Barnier et une «coopération intelligente» pour la Place

Michel Barnier a rappelé le contenu de son mandat

Barnier et une «coopération intelligente» pour la Place

Michel Barnier a rappelé le contenu de son mandat
Photo: Chris Karaba
Luxembourg 2 min. 10.02.2020 Cet article est archivé

Barnier et une «coopération intelligente» pour la Place

Olivier TASCH
Olivier TASCH
Le monsieur Brexit de l'Union européenne a effectué une visite de travail au Luxembourg ce lundi. Il a pu entendre les doléances luxembourgeoises sur l'après-Brexit pour préparer les négociations d'un accord de libre-échange avec Londres.
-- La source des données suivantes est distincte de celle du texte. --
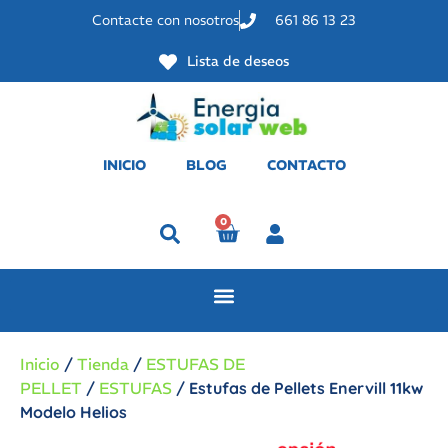
Contacte con nosotros
661 86 13 23
Lista de deseos
INICIO
BLOG
CONTACTO
0
Perfil
Inicio
/
Tienda
/
ESTUFAS DE
PELLET
/
ESTUFAS
/ Estufas de Pellets Enervill 11kw
Modelo Helios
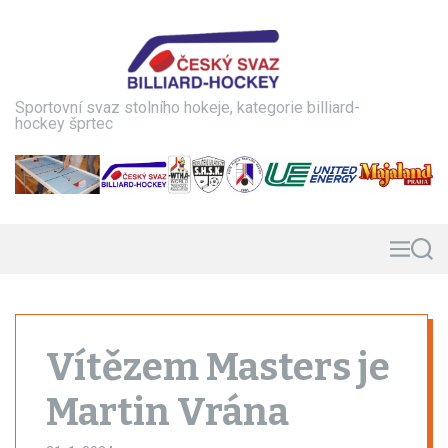
S
k
i
p
t
Sportovní svaz stolního hokeje, kategorie billiard-
o
hockey šprtec
c
o
n
t
e
n
M
S
e
e
t
n
a
u
r
c
h
Vítězem Masters je
Martin Vrána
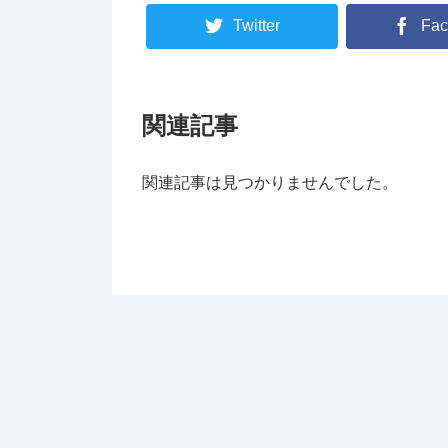
Twitter
Fac
関連記事
関連記事は見つかりませんでした。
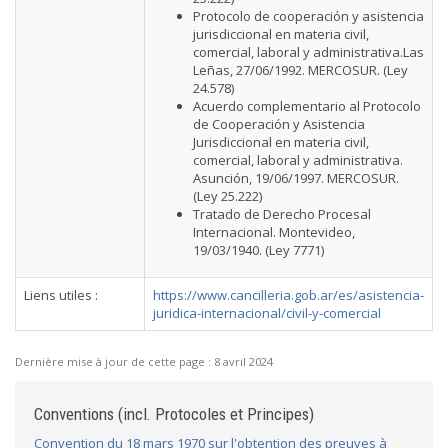
Protocolo de cooperación y asistencia
jurisdiccional en materia civil,
comercial, laboral y administrativa.Las
Leñas, 27/06/1992. MERCOSUR. (Ley
24.578)
Acuerdo complementario al Protocolo
de Cooperación y Asistencia
Jurisdiccional en materia civil,
comercial, laboral y administrativa.
Asunción, 19/06/1997. MERCOSUR.
(Ley 25.222)
Tratado de Derecho Procesal
Internacional. Montevideo,
19/03/1940. (Ley 7771)
Liens utiles :
https://www.cancilleria.gob.ar/es/asistencia-
juridica-internacional/civil-y-comercial
Dernière mise à jour de cette page :
8 avril 2024
Conventions (incl. Protocoles et Principes)
Convention du 18 mars 1970 sur l'obtention des preuves à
C'est la cinquième fois depuis 2016 que le négociateur en chef pour l'Union européenne se rend au Luxembourg. Mais ce lundi, ce n'est plus pour discuter de la sortie du Royaume-Uni de l'UE que Michel Barnier effectue une visite de travail mais bien pour commencer à tracer les contours de la nouvelle relation entre Britanniques et Européens. Etape indispensable après le divorce, le 31 janvier 2020, entre Londres et Bruxelles après un peu moins de cinq décennies d'union économique.   

Avant de se rendre au Parlement, le Français a rencontré le chef du gouvernement, Xavier Bettel (DP) à Senningen pour se faire une idée des revendications luxembourgeoises. Les volets financiers et diplomatiques n'ont pas été négligés puisqu'un déjeuner était organisé avec les ministres des Finances, Pierre Gramegna (DP), et des Affaires étrangères, Jean Asselborn (LSAP).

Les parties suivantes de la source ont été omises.